Saved entries:

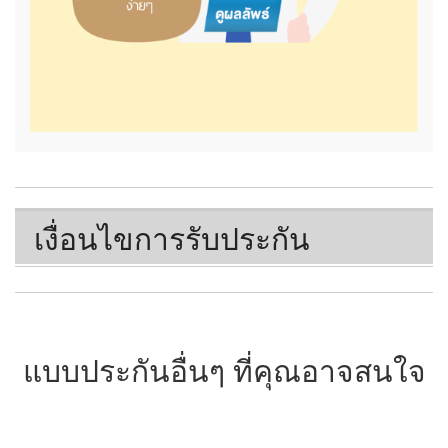
เงื่อนไขการรับประกัน
แบบประกันอื่นๆ ที่คุณอาจสนใจ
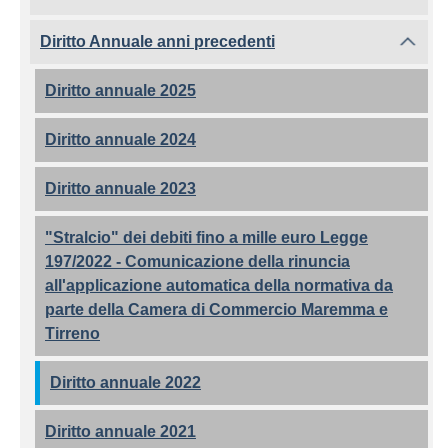
Diritto Annuale anni precedenti
Diritto annuale 2025
Diritto annuale 2024
Diritto annuale 2023
"Stralcio" dei debiti fino a mille euro Legge
197/2022 - Comunicazione della rinuncia
all'applicazione automatica della normativa da
parte della Camera di Commercio Maremma e
Tirreno
Diritto annuale 2022
Diritto annuale 2021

▶ [Problem requirements] Looking at the entries above, report how many of their lines include "della", and add nothing else.

▶ [Expected answer] 3